[Page images and extracted text]
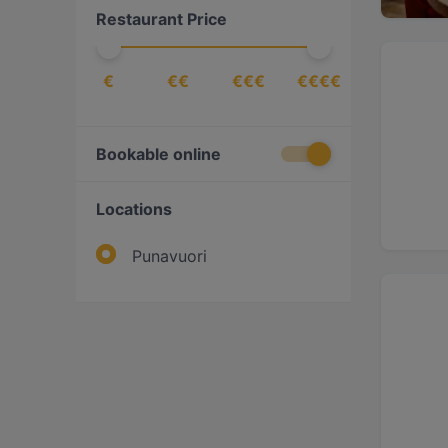
Restaurant Price
€
€€
€€€
€€€€
Bookable online
Locations
Punavuori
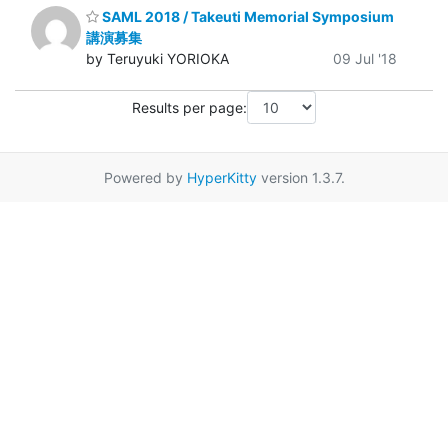
SAML 2018 / Takeuti Memorial Symposium
講演募集
by Teruyuki YORIOKA
09 Jul '18
Results per page:
Powered by
HyperKitty
version 1.3.7.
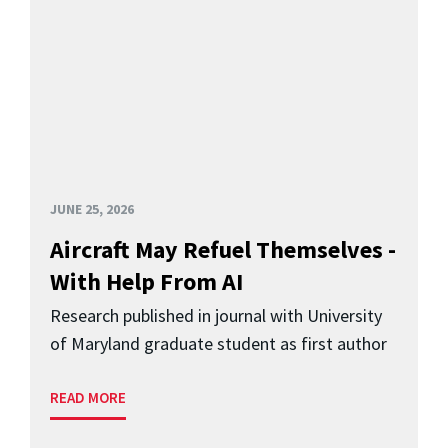
JUNE 25, 2026
Aircraft May Refuel Themselves -
With Help From AI
Research published in journal with University
of Maryland graduate student as first author
READ MORE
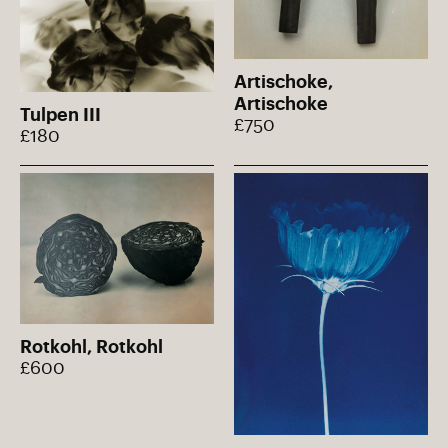
Artischoke,
Artischoke
Tulpen III
£750
£180
Rotkohl, Rotkohl
£600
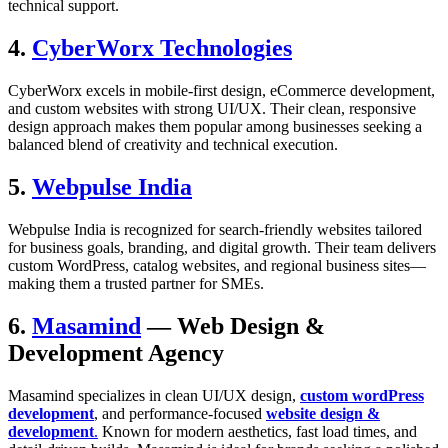
technical support.
4.
CyberWorx Technologies
CyberWorx excels in mobile-first design, eCommerce development,
and custom websites with strong UI/UX. Their clean, responsive
design approach makes them popular among businesses seeking a
balanced blend of creativity and technical execution.
5.
Webpulse India
Webpulse India is recognized for search-friendly websites tailored
for business goals, branding, and digital growth. Their team delivers
custom WordPress, catalog websites, and regional business sites—
making them a trusted partner for SMEs.
6.
Masamind
— Web Design &
Development Agency
Masamind specializes in clean UI/UX design,
custom wordPress
development
, and performance-focused
website design &
development
.
Known for modern aesthetics, fast load times, and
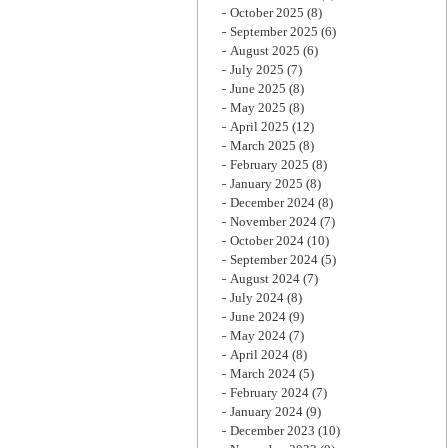
October 2025
(8)
September 2025
(6)
August 2025
(6)
July 2025
(7)
June 2025
(8)
May 2025
(8)
April 2025
(12)
March 2025
(8)
February 2025
(8)
January 2025
(8)
December 2024
(8)
November 2024
(7)
October 2024
(10)
September 2024
(5)
August 2024
(7)
July 2024
(8)
June 2024
(9)
May 2024
(7)
April 2024
(8)
March 2024
(5)
February 2024
(7)
January 2024
(9)
December 2023
(10)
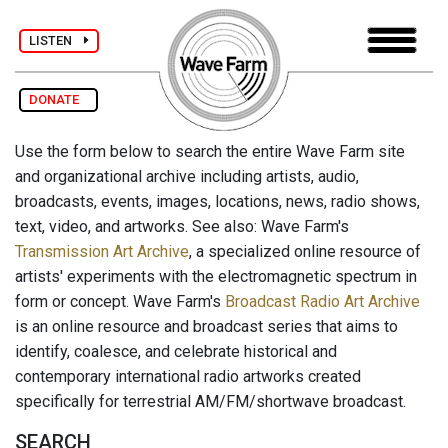
LISTEN
DONATE
Use the form below to search the entire Wave Farm site
and organizational archive including artists, audio,
broadcasts, events, images, locations, news, radio shows,
text, video, and artworks. See also: Wave Farm's
Transmission Art Archive
, a specialized online resource of
artists' experiments with the electromagnetic spectrum in
form or concept. Wave Farm's
Broadcast Radio Art Archive
is an online resource and broadcast series that aims to
identify, coalesce, and celebrate historical and
contemporary international radio artworks created
specifically for terrestrial AM/FM/shortwave broadcast.
SEARCH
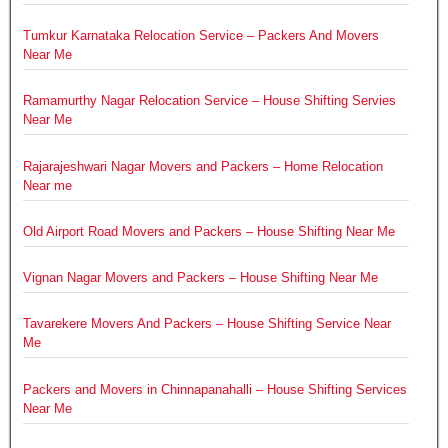
Tumkur Karnataka Relocation Service – Packers And Movers
Near Me
Ramamurthy Nagar Relocation Service – House Shifting Servies
Near Me
Rajarajeshwari Nagar Movers and Packers – Home Relocation
Near me
Old Airport Road Movers and Packers – House Shifting Near Me
Vignan Nagar Movers and Packers – House Shifting Near Me
Tavarekere Movers And Packers – House Shifting Service Near
Me
Packers and Movers in Chinnapanahalli – House Shifting Services
Near Me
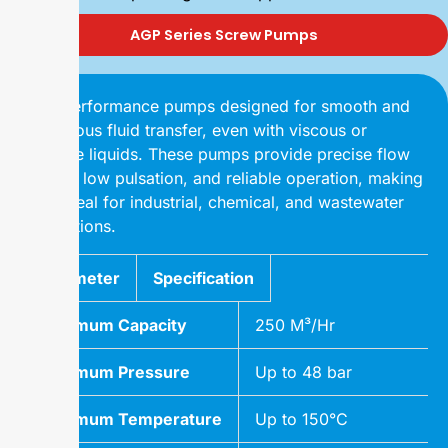
AGP Series Screw Pumps
High-performance pumps designed for smooth and
continuous fluid transfer, even with viscous or
abrasive liquids. These pumps provide precise flow
control, low pulsation, and reliable operation, making
them ideal for industrial, chemical, and wastewater
applications.
Parameter
Specification
Maximum Capacity
250 M³/Hr
Maximum Pressure
Up to 48 bar
Maximum Temperature
Up to 150°C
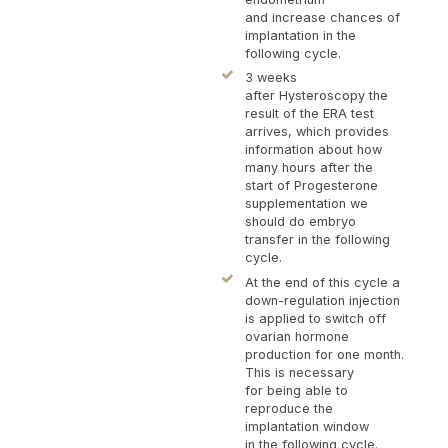
and increase chances of
implantation in the
following cycle.
3 weeks
after Hysteroscopy the
result of the ERA test
arrives, which provides
information about how
many hours after the
start of Progesterone
supplementation we
should do embryo
transfer in the following
cycle.
At the end of this cycle a
down-regulation injection
is applied to switch off
ovarian hormone
production for one month.
This is necessary
for being able to
reproduce the
implantation window
in the following cycle.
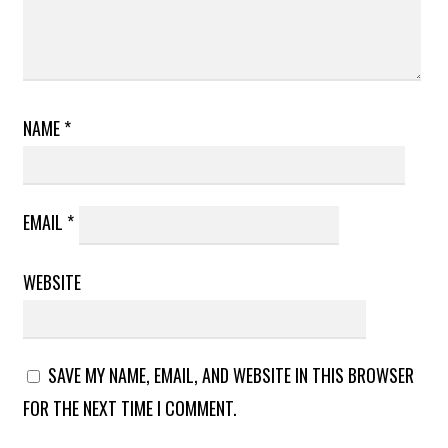
NAME
*
EMAIL
*
WEBSITE
SAVE MY NAME, EMAIL, AND WEBSITE IN THIS BROWSER
FOR THE NEXT TIME I COMMENT.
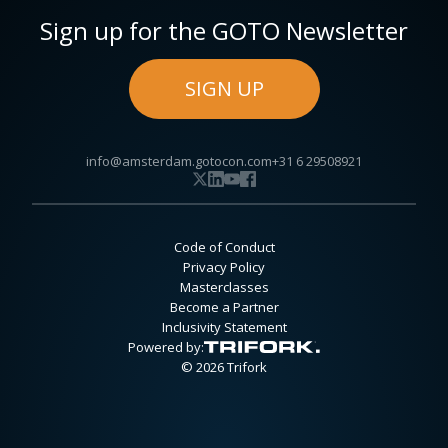
Sign up for the GOTO Newsletter
SIGN UP
info@amsterdam.gotocon.com
+31 6 29508921
Code of Conduct
Privacy Policy
Masterclasses
Become a Partner
Inclusivity Statement
Powered by:
© 2026 Trifork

▸ Task to carry out: Each line of the data above that contains the string "cycle" should be counted; give only the total.

▸ Solved exercise: 4